Donors could be confident that a community foundation’s directors would wisely use the income produced by their gifts to respond to constantly changing conditions. And, because distributions were to be made primarily from earnings on principal, the gifts made to a community trust would form a permanent and, in time, sizable endowment. To put it in contemporary terms, one might think of Goff’s concept as a community savings account that earns interest and investment income. Citizen trustees, representing all sectors of the community, award grants from these earnings to worthy nonprofit organizations and causes.

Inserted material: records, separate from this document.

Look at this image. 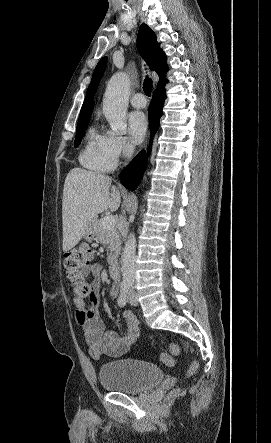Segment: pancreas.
<instances>
[{
	"label": "pancreas",
	"instance_id": "pancreas-1",
	"mask_svg": "<svg viewBox=\"0 0 271 443\" xmlns=\"http://www.w3.org/2000/svg\"><path fill=\"white\" fill-rule=\"evenodd\" d=\"M102 220H96L94 222V227L96 231V239L100 241V243H106L110 249V255H108V261L115 257L117 253L120 251L121 243L118 235V231L112 227V229H104L102 225Z\"/></svg>",
	"mask_w": 271,
	"mask_h": 443
}]
</instances>
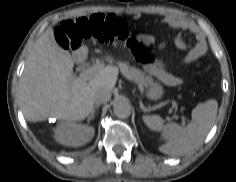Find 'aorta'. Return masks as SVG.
Here are the masks:
<instances>
[{
	"label": "aorta",
	"mask_w": 236,
	"mask_h": 182,
	"mask_svg": "<svg viewBox=\"0 0 236 182\" xmlns=\"http://www.w3.org/2000/svg\"><path fill=\"white\" fill-rule=\"evenodd\" d=\"M114 113L117 117L125 119L131 115V105L126 100H118L113 106Z\"/></svg>",
	"instance_id": "762f6f07"
}]
</instances>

Some of Goff’s banking colleagues believed that a community foundation’s trustee banks could and should manage both the investment and the disbursement of endowment income. Goff insisted that a community trust’s income must be distributed by an independent group of citizens, of which a substantial number were to be named by the holders of positions of honor and trust in the community. Breaking with the practice of setting up foundations as private corporations with self-perpetuating boards, he proposed that only two of the five members of the Cleveland Foundation’s grantmaking body be appointed by the Cleveland Trust Company board. The appointing authorities for the remaining three members were the mayor of Cleveland, the presiding judge of the county probate court and the chief judge of the U.S. District Court in northern Ohio.

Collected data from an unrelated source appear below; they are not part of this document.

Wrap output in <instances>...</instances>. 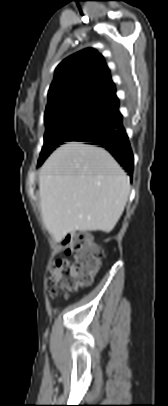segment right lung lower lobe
Segmentation results:
<instances>
[{
    "mask_svg": "<svg viewBox=\"0 0 168 406\" xmlns=\"http://www.w3.org/2000/svg\"><path fill=\"white\" fill-rule=\"evenodd\" d=\"M118 99L111 105L114 112V119L107 125L76 140L88 142L105 148L124 167L132 178L133 175V154L129 144L128 136L122 125V115L118 110Z\"/></svg>",
    "mask_w": 168,
    "mask_h": 406,
    "instance_id": "1",
    "label": "right lung lower lobe"
}]
</instances>
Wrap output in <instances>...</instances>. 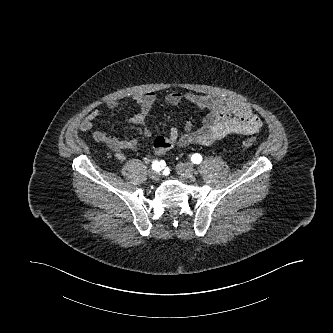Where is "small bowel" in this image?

Goff’s vision of a charitable foundation that derived its powers from the people and was, in the final analysis, responsible to the people for its actions was nothing short of brilliant. Permanent but flexible … democratic in spirit but devoted to society’s elevation … “fallible but hopeful” (in the words of Ralph Hayes, the first director of the New York Community Trust)—these characteristics of a community trust were carefully devised by the founder of the Cleveland Foundation to ensure public trust in his revolutionary invention.